One of the moments I try to be so careful of as a rabbi is getting in the middle of a debate between two partners, or between parents and their children. When families used to stop by my office on their way out, I always made sure the parents gave permission before I offered snacks to students. Or when someone comes to me seeking validation in an argument, I also try to understand the bigger picture so I don’t end up in an uncomfortable position. There’s an often used phrase, “between a rock and a hard place,” describing a choice no one really wants to make or one that has negative consequences no matter how you look at it. Think about all the decisions you’ve had to make when you knew either option had potentially challenging outcomes.
This week we read from Parshat Bo. Parshat Bo details the Exodus from Egypt. In this week’s Torah portion the Israelites are steps away from freedom, but Pharaoh refuses again to allow the Israelites to leave, and each of the three refusals brings with it one of the three final plagues. The narrative continues with the procedures for leaving Egypt, including putting the lamb’s blood on the doorpost, packing up, and recreating these events by celebrating Passover in future generations.

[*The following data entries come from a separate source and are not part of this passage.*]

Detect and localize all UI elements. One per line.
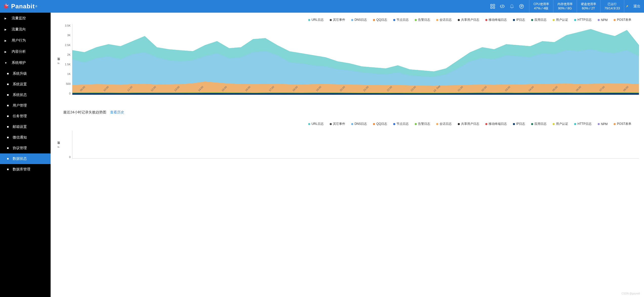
umbrella-icon	[3, 3, 10, 10]
svg-rect-0	[491, 4, 492, 6]
stat-disk: 硬盘使用率 60% / 2T	[577, 0, 600, 13]
stat-cpu-label: CPU使用率	[533, 2, 549, 6]
svg-rect-3	[493, 7, 495, 8]
stat-uptime-value: 79/14:9:33	[605, 6, 620, 11]
app-header: Panabit® CPU使用率 47% / 4核 内存使用率 90% / 8G …	[0, 0, 644, 13]
apps-icon[interactable]	[490, 4, 495, 9]
stat-disk-value: 60% / 2T	[581, 6, 596, 11]
stat-cpu: CPU使用率 47% / 4核	[529, 0, 553, 13]
brand-logo: Panabit®	[3, 3, 37, 10]
brand-text: Panabit	[11, 3, 35, 10]
stat-mem-label: 内存使用率	[557, 2, 573, 6]
key-icon[interactable]	[624, 0, 630, 13]
bell-icon[interactable]	[509, 4, 514, 9]
p-circle-icon[interactable]	[519, 4, 524, 9]
stat-mem: 内存使用率 90% / 8G	[553, 0, 577, 13]
stat-cpu-value: 47% / 4核	[533, 6, 549, 11]
svg-rect-2	[491, 7, 492, 8]
svg-point-4	[520, 4, 524, 8]
brand-reg: ®	[35, 5, 37, 8]
code-icon[interactable]	[500, 4, 505, 9]
stat-mem-value: 90% / 8G	[557, 6, 573, 11]
header-stats: CPU使用率 47% / 4核 内存使用率 90% / 8G 硬盘使用率 60%…	[529, 0, 644, 13]
stat-uptime: 已运行 79/14:9:33	[600, 0, 624, 13]
stat-uptime-label: 已运行	[605, 2, 620, 6]
stat-disk-label: 硬盘使用率	[581, 2, 596, 6]
svg-rect-1	[493, 4, 495, 6]
logout-button[interactable]: 退出	[630, 0, 644, 13]
header-icons	[490, 4, 529, 9]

As you might recall from the text, the tenth and last plague is the most severe. Chapter 11, verse 5 teaches that in the plague of the killing of the firstborn, it was the firstborn of all Egyptians, from the firstborn of Pharaoh to the firstborn of the poor Egyptians working the millstones to even the firstborn of the cattle. This plague makes no distinction between ruling class and slave class, or even animals.
So why such a broad approach? One commentary reminds us that there were Egyptian slaves too, and the Israelites were slaves alongside the Egyptian slaves. Moses stood up for those who he saw being hurt or displaced, but we have no record of an Egyptian slave (other than the midwives) making any sort of prolonged protest against the treatment of the Israelites. This, perhaps, is why the plague does not distinguish them from anyone else in the community. No Egyptian, leader or slave, took action to stand up for the oppressed. Thus, their punishment was the same as those who were doing the oppressing.
What made Moses different? Given the choice between difficult things, Moses chose the more difficult one. We’ve all been given choices that leave us trying to decide between the best of the worst options. However, the Torah this week reminds us that our job is to think beyond ourselves, and sometimes the “hard place” for us is the place of freedom for generations to come.